Tales of Troy Ulysses the Sacker of Cities
Page: 16But Ulysses only stood in sorrow and anger beside his ship, and never put hand to it, for he felt how disgraceful it was to run away. At last he threw down his mantle, which his herald Eurybates of Ithaca, a round-shouldered, brown, curly-haired man, picked up, and he ran to find Agamemnon, and took his sceptre, a gold-studded staff, like a marshal’s baton, and he gently told the chiefs whom he met that they were doing a shameful thing; but he drove the common soldiers back to the place of meeting with the sceptre. They all returned, puzzled and chattering, but one lame, bandy-legged, bald, round-shouldered, impudent fellow, named Thersites, jumped up and made an insolent speech, insulting the princes, and advising the army to run away. Then Ulysses took him and beat him till the blood came, and he sat down, wiping away his tears, and looking so foolish that the whole army laughed at him, and cheered Ulysses when he and Nestor bade them arm and fight. Agamemnon still believed a good deal in his dream, and prayed that he might take Troy that very day, and kill Hector. Thus Ulysses alone saved the army from a cowardly retreat; but for him the ships would have been launched in an hour. But the Greeks armed and advanced in full force, all except Achilles and his friend Patroclus with their two or three thousand men. The Trojans also took heart, knowing that Achilles would not fight, and the armies approached each other. Paris himself, with two spears and a bow, and without armour, walked into the space between the hosts, and challenged any Greek prince to single combat. Menelaus, whose wife Paris had carried away, was as glad as a hungry lion when he finds a stag or a goat, and leaped in armour from his chariot, but Paris turned and slunk away, like a man when he meets a great serpent on a narrow path in the hills. Then Hector rebuked Paris for his cowardice, and Paris was ashamed and offered to end the war by fighting Menelaus. If he himself fell, the Trojans must give up Helen and all her jewels; if Menelaus fell, the Greeks were to return without fair Helen. The Greeks accepted this plan, and both sides disarmed themselves to look on at the fight in comfort, and they meant to take the most solemn oaths to keep peace till the combat was lost and won, and the quarrel settled. Hector sent into Troy for two lambs, which were to be sacrificed when the oaths were taken.

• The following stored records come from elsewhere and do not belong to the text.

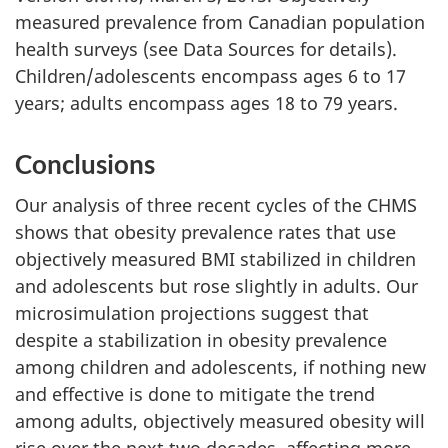
measured prevalence from Canadian population
health surveys (see Data Sources for details).
Children/adolescents encompass ages 6 to 17
years; adults encompass ages 18 to 79 years.
Conclusions
Our analysis of three recent cycles of the CHMS
shows that obesity prevalence rates that use
objectively measured BMI stabilized in children
and adolescents but rose slightly in adults. Our
microsimulation projections suggest that
despite a stabilization in obesity prevalence
among children and adolescents, if nothing new
and effective is done to mitigate the trend
among adults, objectively measured obesity will
rise over the next two decades, affecting more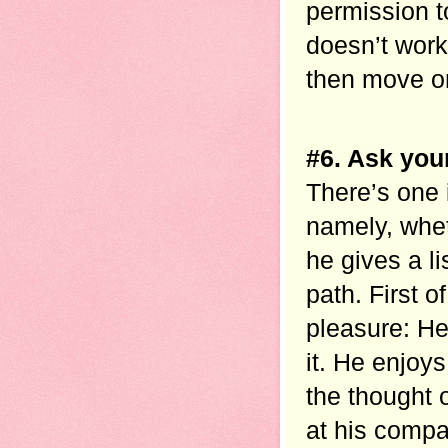
permission t
doesn’t work
then move on
#6. Ask your
There’s one 
namely, whet
he gives a li
path. First o
pleasure: He
it. He enjoy
the thought 
at his compa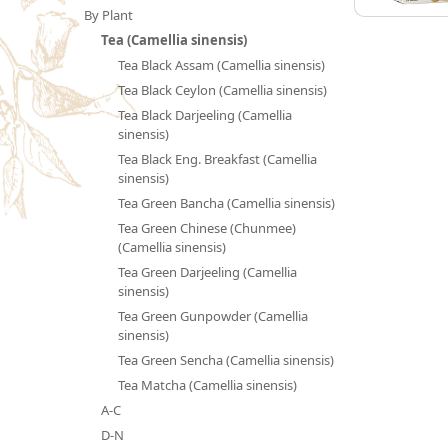
By Plant
Tea (Camellia sinensis)
Tea Black Assam (Camellia sinensis)
Tea Black Ceylon (Camellia sinensis)
Tea Black Darjeeling (Camellia
sinensis)
Tea Black Eng. Breakfast (Camellia
sinensis)
Tea Green Bancha (Camellia sinensis)
Tea Green Chinese (Chunmee)
(Camellia sinensis)
Tea Green Darjeeling (Camellia
sinensis)
Tea Green Gunpowder (Camellia
sinensis)
Tea Green Sencha (Camellia sinensis)
Tea Matcha (Camellia sinensis)
A-C
D-N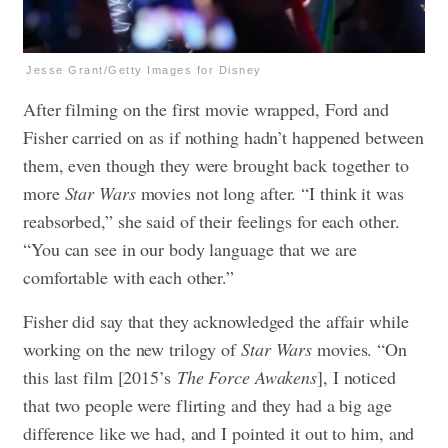
Jesse Grant/Getty Images for Disney
After filming on the first movie wrapped, Ford and
Fisher carried on as if nothing hadn’t happened between
them, even though they were brought back together to
more
Star Wars
movies not long after. “I think it was
reabsorbed,” she said of their feelings for each other.
“You can see in our body language that we are
comfortable with each other.”
Fisher did say that they acknowledged the affair while
working on the new trilogy of
Star Wars
movies. “On
this last film [2015’s
The Force Awakens
], I noticed
that two people were flirting and they had a big age
difference like we had, and I pointed it out to him, and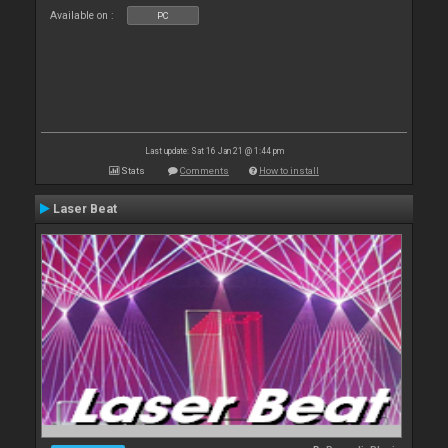
Available on :
PC
Last update: Sat 16 Jan 21 @ 1:44 pm
Stats
Comments
How to install
Laser Beat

In the meantime Helen of the fair hands was at home working at a great purple tapestry on which she embroidered the battles of the Greeks and Trojans. It was just like the tapestry at Bayeux on which Norman ladies embroidered the battles in the Norman Conquest of England. Helen was very fond of embroidering, like poor Mary, Queen of Scots, when a prisoner in Loch Leven Castle. Probably the work kept both Helen and Mary from thinking of their past lives and their sorrows.